### Data for review

• • • •

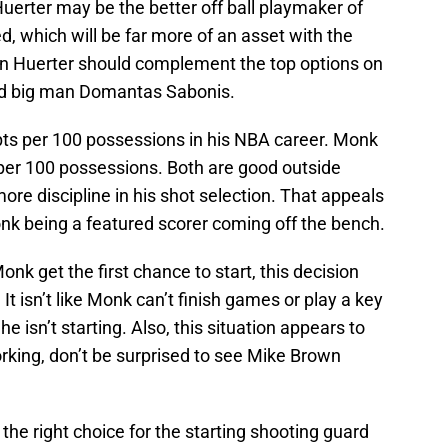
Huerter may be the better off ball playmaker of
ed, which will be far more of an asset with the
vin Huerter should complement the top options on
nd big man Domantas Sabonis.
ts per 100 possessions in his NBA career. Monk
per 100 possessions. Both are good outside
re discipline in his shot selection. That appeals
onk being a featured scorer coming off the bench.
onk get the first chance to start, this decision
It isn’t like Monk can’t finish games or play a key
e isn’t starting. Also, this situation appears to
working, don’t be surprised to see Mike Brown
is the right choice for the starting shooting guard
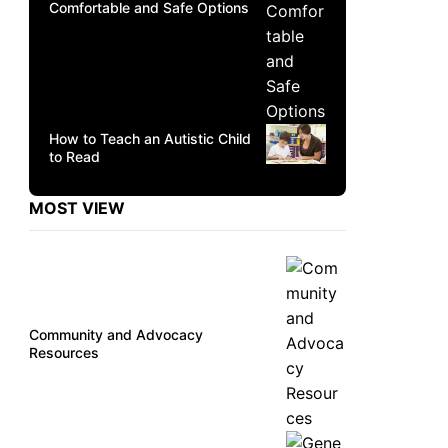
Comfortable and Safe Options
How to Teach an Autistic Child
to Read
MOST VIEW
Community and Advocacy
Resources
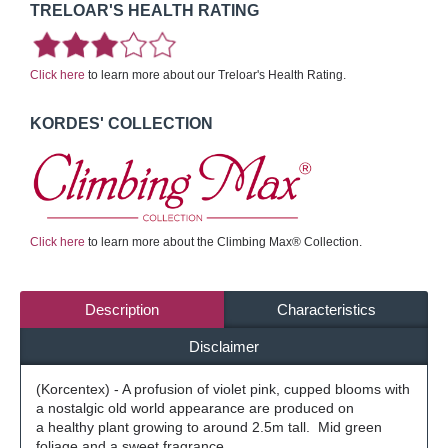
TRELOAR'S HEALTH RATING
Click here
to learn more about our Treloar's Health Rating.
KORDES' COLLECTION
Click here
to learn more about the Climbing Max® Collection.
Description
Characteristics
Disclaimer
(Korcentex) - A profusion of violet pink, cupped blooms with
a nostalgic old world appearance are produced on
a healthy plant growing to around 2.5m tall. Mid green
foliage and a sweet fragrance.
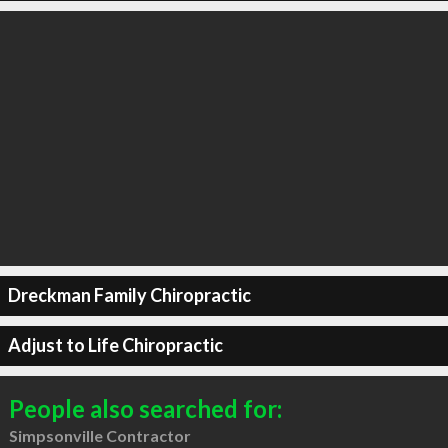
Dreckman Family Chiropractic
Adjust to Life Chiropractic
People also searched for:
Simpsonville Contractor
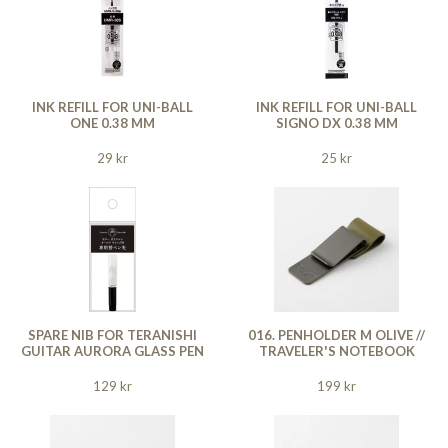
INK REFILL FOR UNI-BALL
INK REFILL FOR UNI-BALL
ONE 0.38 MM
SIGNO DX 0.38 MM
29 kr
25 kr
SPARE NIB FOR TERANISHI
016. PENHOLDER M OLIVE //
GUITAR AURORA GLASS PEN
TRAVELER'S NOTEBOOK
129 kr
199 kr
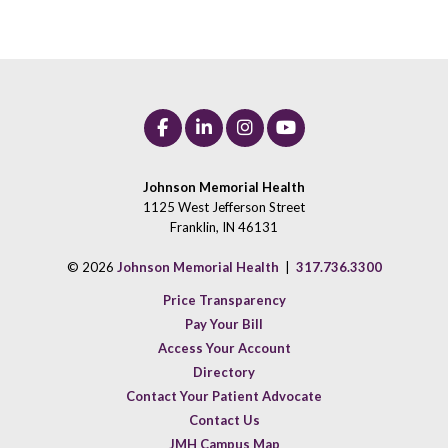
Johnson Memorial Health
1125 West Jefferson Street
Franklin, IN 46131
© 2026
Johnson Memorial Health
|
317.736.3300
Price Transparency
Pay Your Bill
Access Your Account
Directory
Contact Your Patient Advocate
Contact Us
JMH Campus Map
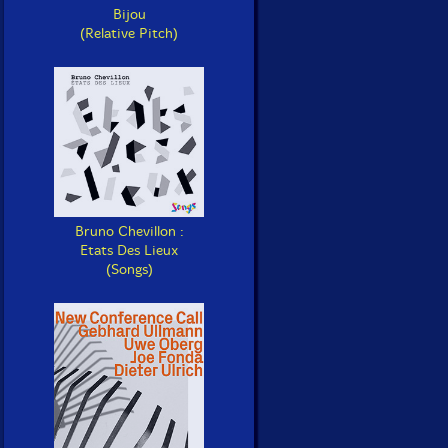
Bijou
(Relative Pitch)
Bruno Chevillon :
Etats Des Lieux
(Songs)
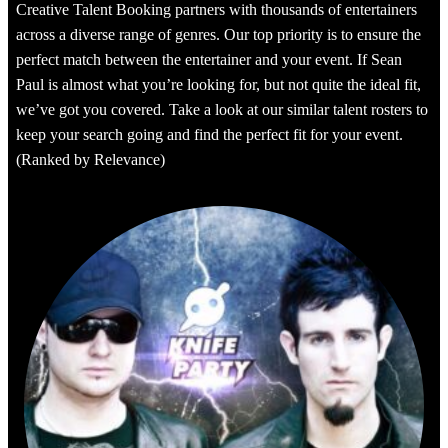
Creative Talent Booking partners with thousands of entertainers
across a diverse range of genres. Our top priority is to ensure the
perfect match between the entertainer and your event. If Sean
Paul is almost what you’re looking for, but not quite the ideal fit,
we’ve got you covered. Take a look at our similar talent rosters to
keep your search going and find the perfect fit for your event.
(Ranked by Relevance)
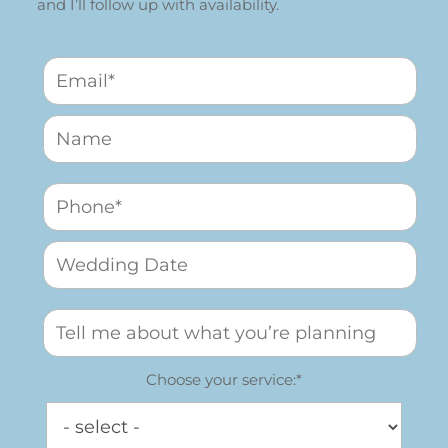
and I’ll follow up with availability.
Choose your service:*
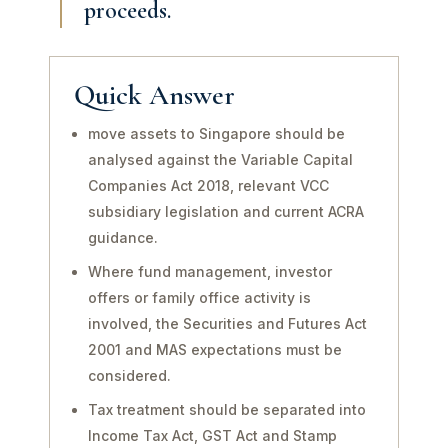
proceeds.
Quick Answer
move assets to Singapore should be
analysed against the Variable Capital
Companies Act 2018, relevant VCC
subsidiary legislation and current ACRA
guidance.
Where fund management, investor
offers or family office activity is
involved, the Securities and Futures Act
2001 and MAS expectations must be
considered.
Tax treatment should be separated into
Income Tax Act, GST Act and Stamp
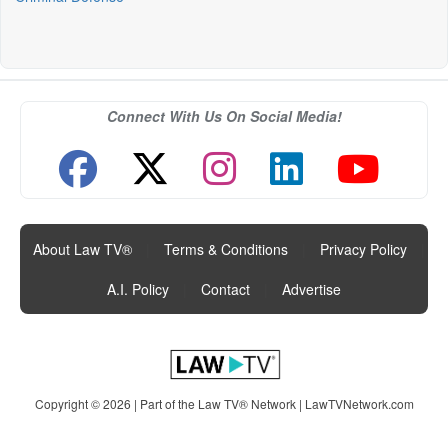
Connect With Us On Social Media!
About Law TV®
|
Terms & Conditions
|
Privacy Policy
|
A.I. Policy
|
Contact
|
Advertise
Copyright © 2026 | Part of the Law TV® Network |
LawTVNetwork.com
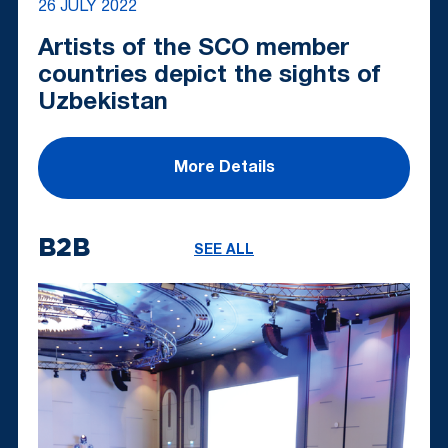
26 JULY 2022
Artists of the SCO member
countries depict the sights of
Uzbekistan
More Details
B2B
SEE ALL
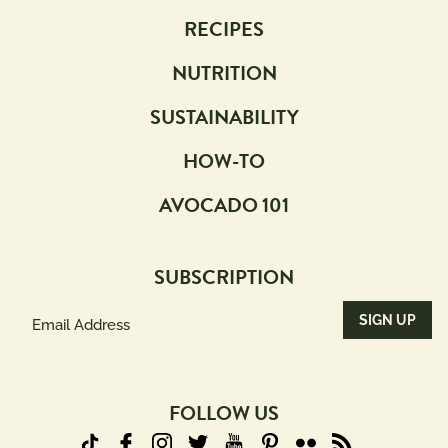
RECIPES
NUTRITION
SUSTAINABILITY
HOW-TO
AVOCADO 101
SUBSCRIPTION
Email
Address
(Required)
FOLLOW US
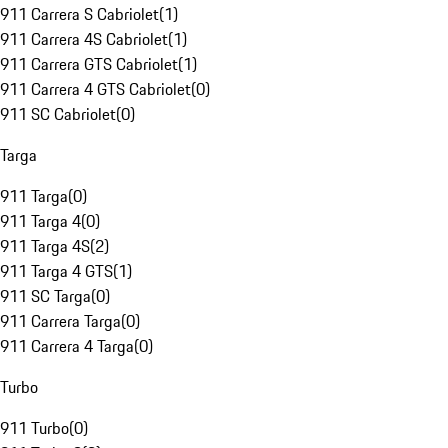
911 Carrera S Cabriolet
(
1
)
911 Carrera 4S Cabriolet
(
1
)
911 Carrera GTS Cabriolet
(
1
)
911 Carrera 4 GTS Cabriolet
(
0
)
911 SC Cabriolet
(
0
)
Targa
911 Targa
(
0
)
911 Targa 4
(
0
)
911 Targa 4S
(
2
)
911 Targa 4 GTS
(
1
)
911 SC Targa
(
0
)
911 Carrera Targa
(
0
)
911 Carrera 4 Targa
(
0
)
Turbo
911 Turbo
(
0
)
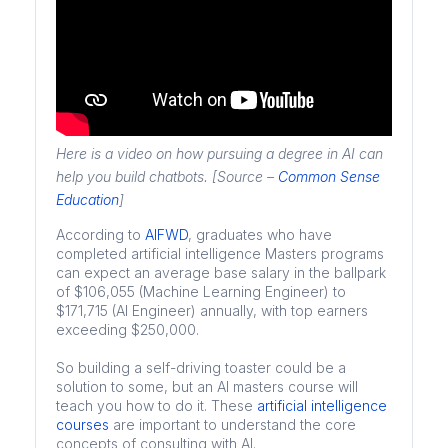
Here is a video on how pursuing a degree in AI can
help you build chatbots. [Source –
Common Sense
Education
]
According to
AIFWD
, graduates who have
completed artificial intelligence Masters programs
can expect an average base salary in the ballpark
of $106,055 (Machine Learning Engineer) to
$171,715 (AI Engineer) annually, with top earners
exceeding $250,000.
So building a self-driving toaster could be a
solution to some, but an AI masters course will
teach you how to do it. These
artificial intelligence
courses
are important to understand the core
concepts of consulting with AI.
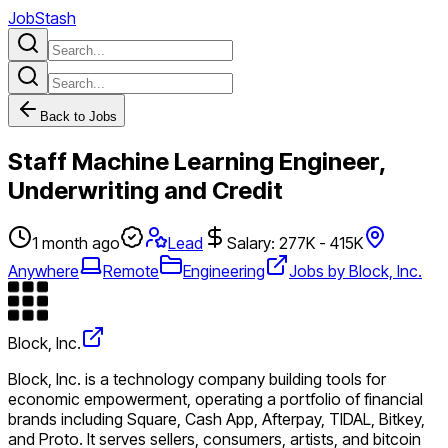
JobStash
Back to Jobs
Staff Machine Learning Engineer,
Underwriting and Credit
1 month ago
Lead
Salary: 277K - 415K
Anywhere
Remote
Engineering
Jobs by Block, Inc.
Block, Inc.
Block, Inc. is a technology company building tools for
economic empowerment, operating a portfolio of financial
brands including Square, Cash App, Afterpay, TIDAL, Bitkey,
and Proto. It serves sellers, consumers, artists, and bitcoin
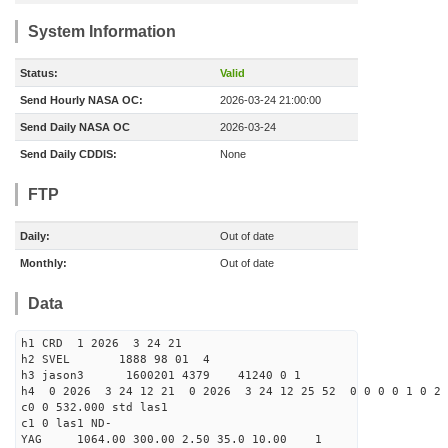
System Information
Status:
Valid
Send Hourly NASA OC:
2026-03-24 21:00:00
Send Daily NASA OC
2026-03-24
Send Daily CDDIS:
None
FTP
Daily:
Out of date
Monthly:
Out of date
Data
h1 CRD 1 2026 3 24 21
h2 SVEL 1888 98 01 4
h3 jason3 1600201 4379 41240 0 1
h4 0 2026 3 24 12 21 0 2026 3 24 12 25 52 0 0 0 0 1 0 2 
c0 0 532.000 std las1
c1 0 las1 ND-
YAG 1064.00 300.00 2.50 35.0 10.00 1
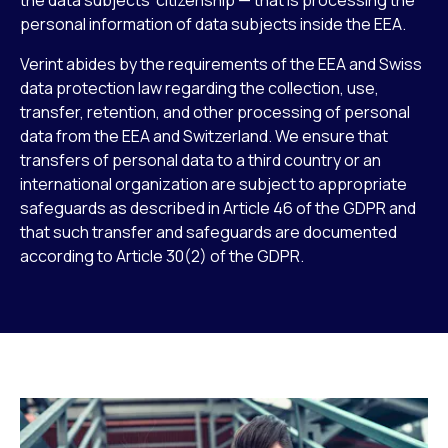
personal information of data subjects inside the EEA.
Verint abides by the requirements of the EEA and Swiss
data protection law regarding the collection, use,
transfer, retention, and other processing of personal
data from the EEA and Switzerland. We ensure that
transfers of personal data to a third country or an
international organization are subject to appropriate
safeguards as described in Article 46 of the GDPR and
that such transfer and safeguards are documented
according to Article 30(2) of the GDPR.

• • • •

### What to produce
Find the lines above that include the string "Send" and copy them.

### Your solution
Send Hourly NASA OC:
Send Daily NASA OC
Send Daily CDDIS:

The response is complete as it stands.